Small Incision Lenticule Extraction has become increasingly popular for the treatment of refractive errors. Today, more than 2 million SMILE surgeries for myopia and myopic astigmatism have been performed worldwide. In myopic SMILE, an intrastromal lenticule is created by the VisuMax femtosecond laser (Carl Zeiss Meditec), dissected, and then subsequently removed through a small incision. At this point, the lenticule is deemed to have served its useful purpose and is typically thrown away after surgery. That equates to 2 million discarded lenticules, which is a lot of wasted tissue.

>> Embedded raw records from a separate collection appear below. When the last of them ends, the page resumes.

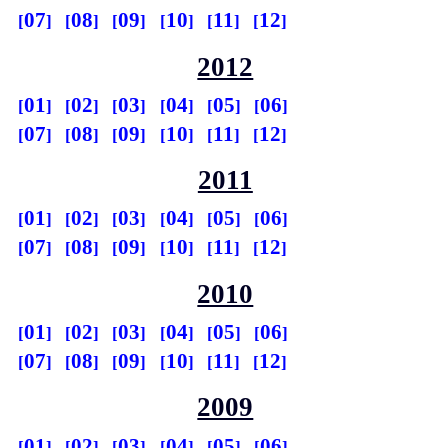
07
08
09
10
11
12
2012
01
02
03
04
05
06
07
08
09
10
11
12
2011
01
02
03
04
05
06
07
08
09
10
11
12
2010
01
02
03
04
05
06
07
08
09
10
11
12
2009
01
02
03
04
05
06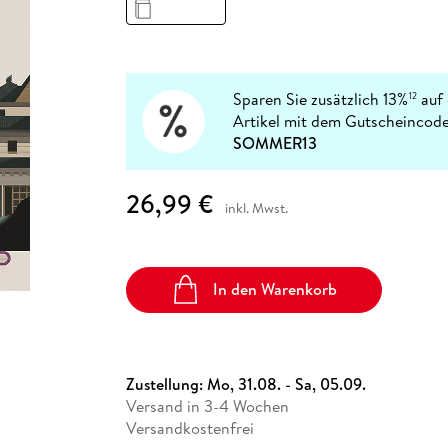
Fremdsprachige Bücher
n Lernhilfen
 Jugendbücher
eiber
Hörbuch Downloads im Bundle
cher
 Vergleich
 Puzzlezubehör
Lernen
New Adult
STABILO
Taschenbücher
hilfen
hriller
 Backen
er
lender
Ratgeber
op
hriller
Romance
Sparen Sie zusätzlich 13%
auf 
12
Sachbücher
Artikel mit dem Gutscheincode
precher:innen
SOMMER13
Science Fiction
Fremdsprachige Bücher
26,99 €
inkl. Mwst.
In den Warenkorb
Zustellung:
Mo, 31.08. - Sa, 05.09.
Versand in 3-4 Wochen
Versandkostenfrei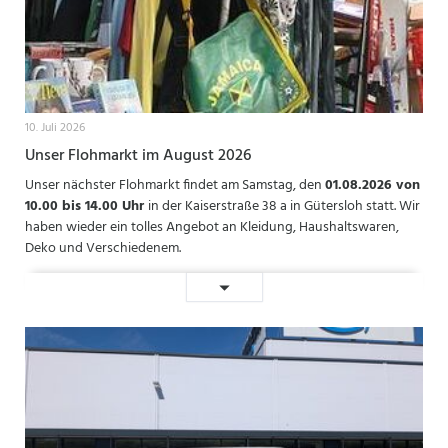
10. Juli 2026
Unser Flohmarkt im August 2026
Unser nächster Flohmarkt findet am Samstag, den
01.08.2026 von
10.00 bis 14.00 Uhr
in der Kaiserstraße 38 a in Gütersloh statt. Wir
haben wieder ein tolles Angebot an Kleidung, Haushaltswaren,
Deko und Verschiedenem.
Unser
Weiterlesen …
Flohmarkt
im
August
2026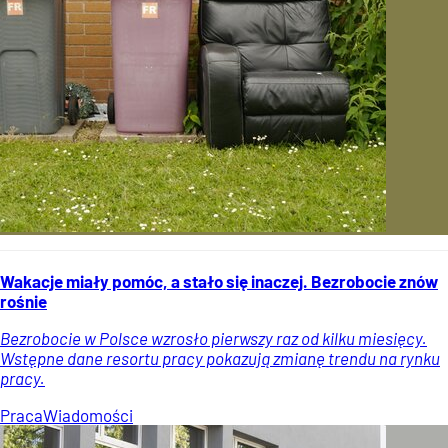
Wakacje miały pomóc, a stało się inaczej. Bezrobocie znów
rośnie
Bezrobocie w Polsce wzrosło pierwszy raz od kilku miesięcy.
Wstępne dane resortu pracy pokazują zmianę trendu na rynku
pracy.
Praca
Wiadomości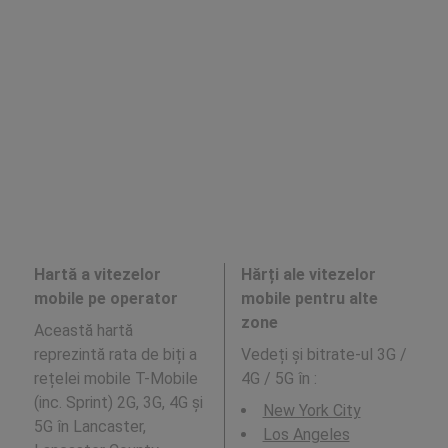
Hartă a vitezelor
Hărți ale vitezelor
mobile pe operator
mobile pentru alte
zone
Această hartă
reprezintă rata de biți a
Vedeți și bitrate-ul 3G /
rețelei mobile T-Mobile
4G / 5G în
:
(inc. Sprint) 2G, 3G, 4G și
New York City
5G în Lancaster,
Los Angeles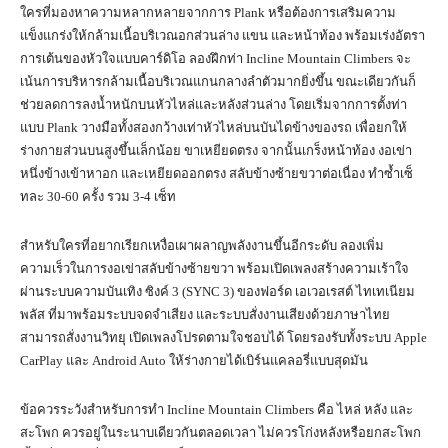
ใครที่มองหาความหลากหลายจากการ Plank หรือต้องการเสริมความ
แข็งแกร่งให้กล้ามเนื้อบริเวณอกส่วนล่าง แขน และหน้าท้อง พร้อมเร่งอัตรา
การเต้นของหัวใจแบบคาร์ดิโอ ลองฝึกท่า Incline Mountain Climbers จะ
เน้นการบริหารกล้ามเนื้อบริเวณแกนกลางลำตัวมากยิ่งขึ้น ขณะเดียวกันก็
ช่วยลดการลงน้ำหนักบนหัวไหล่และหลังส่วนล่าง โดยเริ่มจากการตั้งท่า
แบบ Plank วางมือทั้งสองกว้างเท่าหัวไหล่บนบันไดข้างของรถ เพื่อยกให้
ร่างกายส่วนบนสูงขึ้นเล็กน้อย ขาเหยียดตรง จากนั้นเกร็งหน้าท้อง งอเข่า
หนึ่งข้างเข้าหาอก และเหยียดออกตรง สลับข้างซ้ายขวาต่อเนื่อง ทำซ้ำเซ็
ทละ 30-60 ครั้ง รวม 3-4 เซ็ท
สำหรับใครที่อยากเรียกเหงื่อเผาผลาญพลังงานขึ้นอีกระดับ ลองเพิ่ม
ความเร็วในการงอเข่าสลับข้างซ้ายขวา พร้อมเปิดเพลงสร้างความเร้าใจ
ผ่านระบบความบันเทิง ซิงค์ 3 (SYNC 3) ของฟอร์ด เอเวอเรสต์ ไทเทเนียม
พลัส ที่มาพร้อมระบบจดจำเสียง และระบบสั่งงานเสียงด้วยภาษาไทย
สามารถสั่งงานวิทยุ เปิดเพลงโปรดตามใจชอบได้ โดยรองรับทั้งระบบ Apple
CarPlay และ Android Auto ให้ร่างกายได้เบิร์นแคลอรี่แบบสุดมัน
ข้อควรระวังสำหรับการทำ Incline Mountain Climbers คือ ไหล่ หลัง และ
สะโพก ควรอยู่ในระนาบเดียวกันตลอดเวลา ไม่ควรโก่งหลังหรือยกสะโพก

In recent years, a number of researchers, including our own team in Italy, have been investigating whether it might be feasible to make better use of the discarded lenticules. In theory, the lenticules obtained from donor corneas could be used to insert tissue into a pathological cornea in order to potentially treat conditions such as hyperopia, presbyopia, keratoconus, ectasia, and certain corneal dystrophies.

FIRST STEPS

In 2012, the initial feasibility studies in animal models, conducted by Jodhbir S. Mehta, BSc(Hons), MBBS, FRCOphth, FRCS(Ed), FAMS, and colleagues at the Singapore National Eye Institute, demonstrated that lenticules could be successfully cryopreserved and re-implanted in animals with a high degree of safety.¹ The results led some to hypothesize that lenticules could be reused to correct refractive errors in other eyes, and preliminary reports were published on the implantation of myopic lenticules to treat hyperopia and presbyopia.^2-4

The work at our research center in Italy has focused primarily on the possibility of using implanted lenticules to reshape and stabilize the corneas in eyes with progressive keratoconus. The basic idea is to implant the lenticules intrastromally in order to improve the geometrical quality of pathological corneas affected by keratoconus (Figure 1).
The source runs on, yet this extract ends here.